Exercise requirements -> Repeat the records below verbatim and include no pictures.

Record set ->
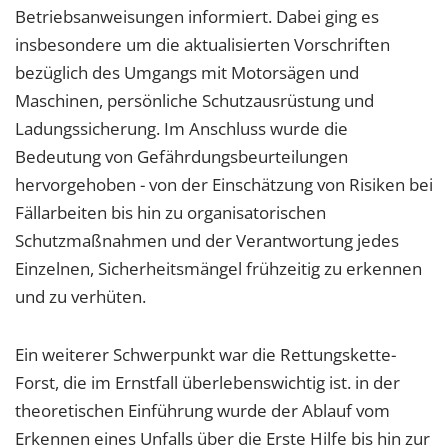
Betriebsanweisungen informiert. Dabei ging es
insbesondere um die aktualisierten Vorschriften
bezüglich des Umgangs mit Motorsägen und
Maschinen, persönliche Schutzausrüstung und
Ladungssicherung. Im Anschluss wurde die
Bedeutung von Gefährdungsbeurteilungen
hervorgehoben - von der Einschätzung von Risiken bei
Fällarbeiten bis hin zu organisatorischen
Schutzmaßnahmen und der Verantwortung jedes
Einzelnen, Sicherheitsmängel frühzeitig zu erkennen
und zu verhüten.
Ein weiterer Schwerpunkt war die Rettungskette-
Forst, die im Ernstfall überlebenswichtig ist. in der
theoretischen Einführung wurde der Ablauf vom
Erkennen eines Unfalls über die Erste Hilfe bis hin zur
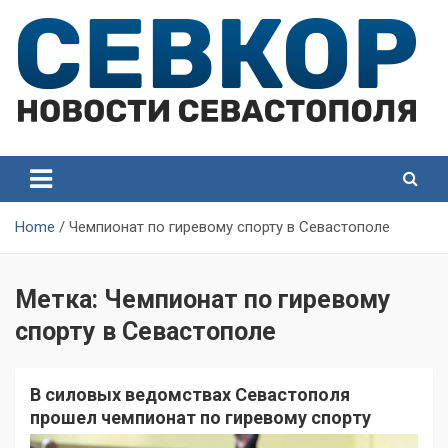
Skip
to
content
СевКор — Самые главные и актуальные новости
СевКор — Новости
Севастополя
Севастополя
Home
Чемпионат по гиревому спорту в Севастополе
Метка:
Чемпионат по гиревому
спорту в Севастополе
В силовых ведомствах Севастополя
прошел чемпионат по гиревому спорту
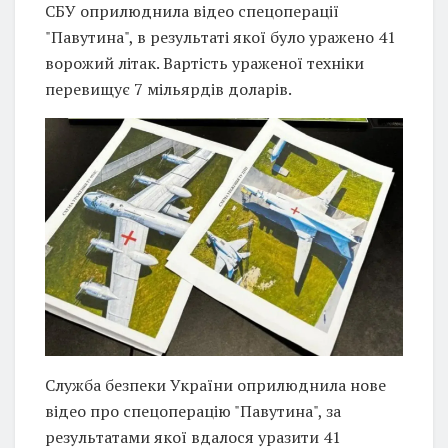
СБУ оприлюднила відео спецоперації
"Павутина", в результаті якої було уражено 41
ворожий літак. Вартість ураженої техніки
перевищує 7 мільярдів доларів.
Служба безпеки України оприлюднила нове
відео про спецоперацію "Павутина", за
результатами якої вдалося уразити 41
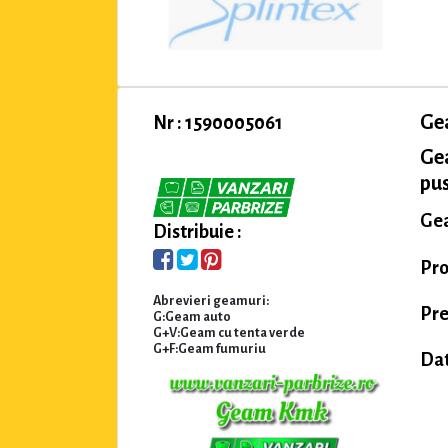
Ge
Nr : 1590005061
Ge
pus
Gea
Distribuie :
Pro
Abrevieri geamuri:
Pre
G:Geam auto
G+V:Geam cu tenta verde
G+F:Geam fumuriu
Dat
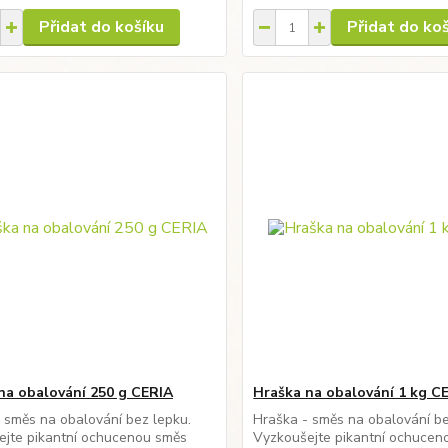
Přidat do košíku
Přidat do ko
na obalování 250 g CERIA
Hraška na obalování 1 kg C
 směs na obalování bez lepku.
Hraška - směs na obalování be
ejte pikantní ochucenou směs
Vyzkoušejte pikantní ochucen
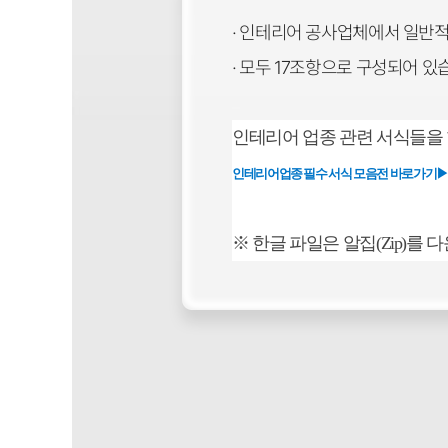
· 인테리어 공사업체에서 일반적
· 모두 17조항으로 구성되어 
인테리어 업종 관련 서식들을 
인테리어업종 필수 서식 모음전 바로가기▶
※ 한글 파일은 알집(Zip)를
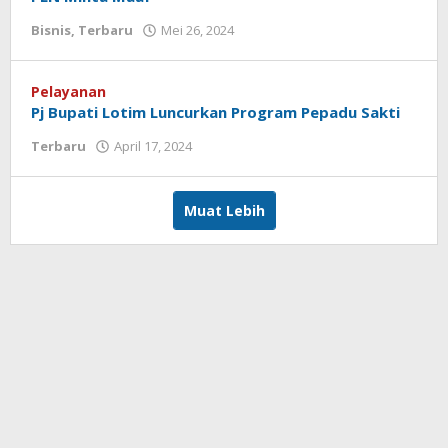
Bisnis
,
Terbaru
Mei 26, 2024
oleh
Redaksi
Koranlombok
Pelayanan
Pj Bupati Lotim Luncurkan Program Pepadu Sakti
Terbaru
April 17, 2024
oleh
Redaksi
Koranlombok
Muat Lebih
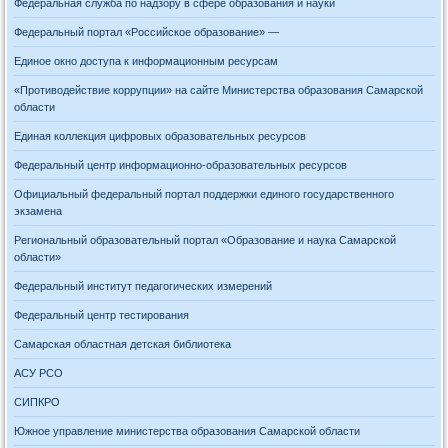
Федеральная служба по надзору в сфере образования и науки
Федеральный портал «Российское образование» —
Единое окно доступа к информационным ресурсам
«Противодействие коррупции» на сайте Министерства образования Самарской
области
Единая коллекция цифровых образовательных ресурсов
Федеральный центр информационно-образовательных ресурсов
Официальный федеральный портал поддержки единого государственного
экзамена
Региональный образовательный портал «Образование и наука Самарской
области»
Федеральный институт педагогических измерений
Федеральный центр тестирования
Самарская областная детская библиотека
АСУ РСО
СИПКРО
Южное управление министерства образования Самарской области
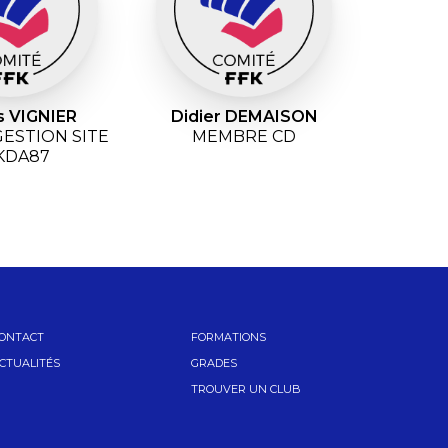
s VIGNIER
Didier DEMAISON
GESTION SITE
MEMBRE CD
KDA87
ONTACT
FORMATIONS
CTUALITÉS
GRADES
TROUVER UN CLUB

Result for this exercise ->
Betriebsanweisungen informiert. Dabei ging es
insbesondere um die aktualisierten Vorschriften
bezüglich des Umgangs mit Motorsägen und
Maschinen, persönliche Schutzausrüstung und
Ladungssicherung. Im Anschluss wurde die
Bedeutung von Gefährdungsbeurteilungen
hervorgehoben - von der Einschätzung von Risiken bei
Fällarbeiten bis hin zu organisatorischen
Schutzmaßnahmen und der Verantwortung jedes
Einzelnen, Sicherheitsmängel frühzeitig zu erkennen
und zu verhüten.
Ein weiterer Schwerpunkt war die Rettungskette-
Forst, die im Ernstfall überlebenswichtig ist. in der
theoretischen Einführung wurde der Ablauf vom
Erkennen eines Unfalls über die Erste Hilfe bis hin zur
Skip
to
content
СевКор — Самые главные и актуальные новости
СевКор — Новости
Севастополя
Севастополя
Home
Чемпионат по гиревому спорту в Севастополе
Метка:
Чемпионат по гиревому
спорту в Севастополе
В силовых ведомствах Севастополя
прошел чемпионат по гиревому спорту
СБУ оприлюднила відео спецоперації
"Павутина", в результаті якої було уражено 41
ворожий літак. Вартість ураженої техніки
перевищує 7 мільярдів доларів.
Служба безпеки України оприлюднила нове
відео про спецоперацію "Павутина", за
результатами якої вдалося уразити 41
Ge
Nr : 1590005061
Ge
pus
Gea
Distribuie :
Pro
Abrevieri geamuri:
Pre
G:Geam auto
G+V:Geam cu tenta verde
G+F:Geam fumuriu
Dat
Přidat do košíku
Přidat do ko
na obalování 250 g CERIA
Hraška na obalování 1 kg C
 směs na obalování bez lepku.
Hraška - směs na obalování be
ejte pikantní ochucenou směs
Vyzkoušejte pikantní ochucen
· 인테리어 공사업체에서 일반적
· 모두 17조항으로 구성되어 
인테리어 업종 관련 서식들을 
인테리어업종 필수 서식 모음전 바로가기▶
※ 한글 파일은 알집(Zip)를
Bisnis
,
Terbaru
Mei 26, 2024
oleh
Redaksi
Koranlombok
Pelayanan
Pj Bupati Lotim Luncurkan Program Pepadu Sakti
Terbaru
April 17, 2024
oleh
Redaksi
Koranlombok
Muat Lebih
Федеральная служба по надзору в сфере образования и науки
Федеральный портал «Российское образование» —
Единое окно доступа к информационным ресурсам
«Противодействие коррупции» на сайте Министерства образования Самарской
области
Единая коллекция цифровых образовательных ресурсов
Федеральный центр информационно-образовательных ресурсов
Официальный федеральный портал поддержки единого государственного
экзамена
Региональный образовательный портал «Образование и наука Самарской
области»
Федеральный институт педагогических измерений
Федеральный центр тестирования
Самарская областная детская библиотека
АСУ РСО
СИПКРО
Южное управление министерства образования Самарской области
s VIGNIER
Didier DEMAISON
GESTION SITE
MEMBRE CD
KDA87
ONTACT
FORMATIONS
CTUALITÉS
GRADES
TROUVER UN CLUB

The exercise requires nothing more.